La sansa d’oliva è un rifiuto, non un sottoprodotto. Almeno se abbandonata tra i rovi. – Lo sancisce la Corte di Cassazione.
Il Tribunale di Savona condannava P.C. alla pena di 2.000 Euro di ammenda per il reato di cui al D.Lgs. n. 152 del 2006, art. 256, comma 2, perché, in qualità di legale rappresentante della “… s.a.s.” e proprietario per metà di un dato terreno, in concorso con altro imputato poi deceduto, abbandonava rifiuti non pericolosi, costituiti da un cumulo di circa otto metri cubi di sansa d’oliva, proveniente dal frantoio “… s.a.s.”, sul terreno sopra indicato, sul quale insiste un uliveto in stato di abbandono.
L’imputato impugnava la sentenza per Cassazione.
Il motivo di ricorso più significativo è il secondo: “la sostanza depositata sul terreno soddisferebbe le condizioni richieste indicate dal D.Lgs. n. 252 del 2006, art. 184, comma 1-bis, e quindi, trattandosi di sottoprodotto, la relativa attività di gestione non richiederebbe il rilascio di preventiva autorizzazione. Sotto altro profilo, si evidenziava come un teste esaminato in dibattimento avrebbe precisato che, nel caso in esame, non si tratterebbe neppure di sottoprodotto, ma di semplice ammendante.”
La Corte di Cassazione, con una sentenza pubblicata poche settimane fa, rigetta il ricorso (Cass. pen. Sez. III, Sent., (ud. 30-01-2020) 06-03-2020, n. 9056).
Quanto allo specifico motivo sopra illustrato, viene reputato anch’esso manifestamente infondato.

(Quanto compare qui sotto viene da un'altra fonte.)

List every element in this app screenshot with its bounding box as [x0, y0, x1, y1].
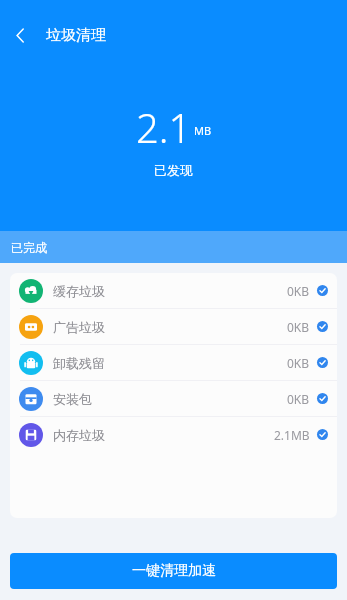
button[interactable]: Back — [0, 16, 40, 54]
staticText: 广告垃圾 — [53, 319, 105, 335]
button[interactable]: 内存垃圾 — [10, 417, 337, 452]
staticText: 已发现 — [154, 162, 193, 178]
staticText: 已完成 — [11, 240, 47, 255]
staticText: 0KB — [287, 355, 310, 371]
staticText: 内存垃圾 — [53, 427, 105, 443]
button[interactable]: 卸载残留 — [10, 345, 337, 380]
staticText: 0KB — [287, 283, 310, 299]
staticText: 2.1 — [136, 100, 192, 154]
staticText: 一键清理加速 — [132, 562, 216, 580]
staticText: 2.1MB — [274, 427, 310, 443]
staticText: MB — [194, 123, 212, 138]
staticText: 安装包 — [53, 391, 92, 407]
button[interactable]: 安装包 — [10, 381, 337, 416]
staticText: 卸载残留 — [53, 355, 105, 371]
staticText: 缓存垃圾 — [53, 283, 105, 299]
button[interactable]: 一键清理加速 — [10, 553, 337, 589]
staticText: 0KB — [287, 319, 310, 335]
button[interactable]: 缓存垃圾 — [10, 273, 337, 308]
button[interactable]: 广告垃圾 — [10, 309, 337, 344]
staticText: 0KB — [287, 391, 310, 407]
staticText: 垃圾清理 — [46, 26, 106, 45]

I Giudici del Palazzaccio partono da un riepilogo testuale di tutte le “cogenti condizioni” richieste dalla norma di riferimento, l’art. 184 bis del D. Lvo 152\2006, perché una determinata sostanza venga sottratta al regime dei rifiuti per esser qualificata e trattata come sottoprodotto: “a) la sostanza o l’oggetto è originato da un processo di produzione, di cui costituisce parte integrante, e il cui scopo primario non è la produzione di tale sostanza od oggetto; b) è certo che la sostanza o l’oggetto sarà utilizzato, nel corso dello stesso o di un successivo processo di produzione o di utilizzazione, da parte del produttore o di terzi; c) la sostanza o l’oggetto può essere utilizzato direttamente senza alcun ulteriore trattamento diverso dalla normale pratica industriale; d) l’ulteriore utilizzo è legale, ossia la sostanza o l’oggetto soddisfa, per l’utilizzo specifico, tutti i requisiti pertinenti riguardanti i prodotti e la protezione della salute e dell’ambiente e non porterà a impatti complessivi negativi sull’ambiente o la salute umana“.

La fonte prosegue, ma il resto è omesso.